--- Provided records Enclosed Below ---
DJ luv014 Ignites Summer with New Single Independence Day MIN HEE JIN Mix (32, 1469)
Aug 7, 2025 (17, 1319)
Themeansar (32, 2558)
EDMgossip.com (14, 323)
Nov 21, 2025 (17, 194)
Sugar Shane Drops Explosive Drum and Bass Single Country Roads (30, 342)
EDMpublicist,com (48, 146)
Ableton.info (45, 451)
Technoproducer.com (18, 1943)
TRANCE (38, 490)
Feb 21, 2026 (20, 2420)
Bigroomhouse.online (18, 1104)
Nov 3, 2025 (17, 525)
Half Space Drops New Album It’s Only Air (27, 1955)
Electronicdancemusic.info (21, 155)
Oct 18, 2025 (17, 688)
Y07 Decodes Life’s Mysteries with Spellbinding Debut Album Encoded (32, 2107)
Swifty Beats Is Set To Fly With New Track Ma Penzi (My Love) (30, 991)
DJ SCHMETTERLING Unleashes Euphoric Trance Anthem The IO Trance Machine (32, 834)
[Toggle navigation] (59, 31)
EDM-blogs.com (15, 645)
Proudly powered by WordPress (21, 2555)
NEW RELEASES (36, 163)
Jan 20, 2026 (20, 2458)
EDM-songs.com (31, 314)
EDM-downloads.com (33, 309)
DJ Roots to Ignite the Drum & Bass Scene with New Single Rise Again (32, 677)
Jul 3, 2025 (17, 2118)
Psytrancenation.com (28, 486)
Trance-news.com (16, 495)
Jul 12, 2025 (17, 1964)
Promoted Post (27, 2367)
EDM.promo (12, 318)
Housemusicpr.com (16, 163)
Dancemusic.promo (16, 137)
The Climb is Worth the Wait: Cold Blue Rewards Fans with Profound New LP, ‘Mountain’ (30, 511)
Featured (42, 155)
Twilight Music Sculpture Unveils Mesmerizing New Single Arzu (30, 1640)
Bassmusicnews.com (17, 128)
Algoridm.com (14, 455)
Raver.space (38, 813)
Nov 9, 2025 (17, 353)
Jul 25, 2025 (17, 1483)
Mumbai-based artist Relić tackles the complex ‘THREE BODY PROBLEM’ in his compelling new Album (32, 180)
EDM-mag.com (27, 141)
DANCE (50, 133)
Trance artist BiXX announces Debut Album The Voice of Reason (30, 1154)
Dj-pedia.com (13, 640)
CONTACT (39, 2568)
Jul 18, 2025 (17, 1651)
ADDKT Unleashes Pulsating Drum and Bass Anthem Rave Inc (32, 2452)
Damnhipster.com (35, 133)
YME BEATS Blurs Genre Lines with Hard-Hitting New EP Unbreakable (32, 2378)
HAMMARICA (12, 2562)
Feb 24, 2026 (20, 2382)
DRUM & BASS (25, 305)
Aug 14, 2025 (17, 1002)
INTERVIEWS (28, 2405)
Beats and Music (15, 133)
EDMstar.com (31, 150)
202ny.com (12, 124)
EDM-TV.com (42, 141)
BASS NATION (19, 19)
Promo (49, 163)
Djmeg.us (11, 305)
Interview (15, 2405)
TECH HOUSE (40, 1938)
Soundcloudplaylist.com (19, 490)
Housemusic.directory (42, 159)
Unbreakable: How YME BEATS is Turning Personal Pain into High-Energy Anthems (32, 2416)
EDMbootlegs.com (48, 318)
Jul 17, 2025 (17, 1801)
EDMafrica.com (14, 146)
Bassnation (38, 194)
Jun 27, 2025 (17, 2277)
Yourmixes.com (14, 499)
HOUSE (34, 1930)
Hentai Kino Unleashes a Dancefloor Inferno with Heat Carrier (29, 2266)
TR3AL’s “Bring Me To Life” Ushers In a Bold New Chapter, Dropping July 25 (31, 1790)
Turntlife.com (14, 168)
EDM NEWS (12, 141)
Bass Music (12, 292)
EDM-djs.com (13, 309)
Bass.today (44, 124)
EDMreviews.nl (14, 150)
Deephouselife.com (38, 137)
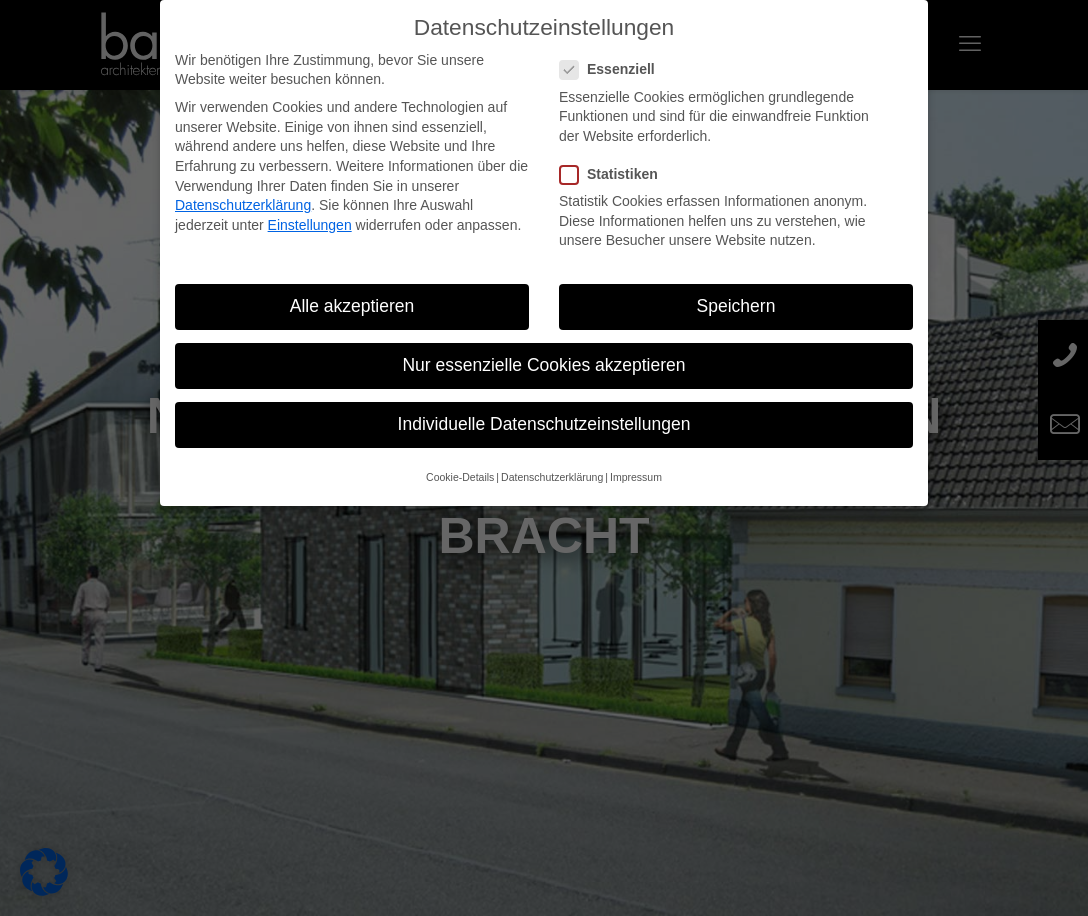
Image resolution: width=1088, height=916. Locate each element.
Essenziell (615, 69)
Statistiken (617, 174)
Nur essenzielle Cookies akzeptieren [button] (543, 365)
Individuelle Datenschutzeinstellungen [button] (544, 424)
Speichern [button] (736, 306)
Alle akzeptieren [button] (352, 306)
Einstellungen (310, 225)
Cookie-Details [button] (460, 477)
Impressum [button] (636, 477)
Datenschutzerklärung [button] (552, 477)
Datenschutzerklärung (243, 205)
--- End of Enclosed Provided records ---
--- Provided records Enclosed Below ---
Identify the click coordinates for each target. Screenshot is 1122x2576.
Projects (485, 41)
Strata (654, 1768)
--- End of Enclosed Provided records ---
Your task is to retype the entries verbatim, starting with the line that holds "Unbreakable: How YME" and stopping after the line that holds "HOUSE (34, 1930)".

Unbreakable: How YME BEATS is Turning Personal Pain into High-Energy Anthems (32, 2416)
EDMbootlegs.com (48, 318)
Jul 17, 2025 (17, 1801)
EDMafrica.com (14, 146)
Bassnation (38, 194)
Jun 27, 2025 (17, 2277)
Yourmixes.com (14, 499)
HOUSE (34, 1930)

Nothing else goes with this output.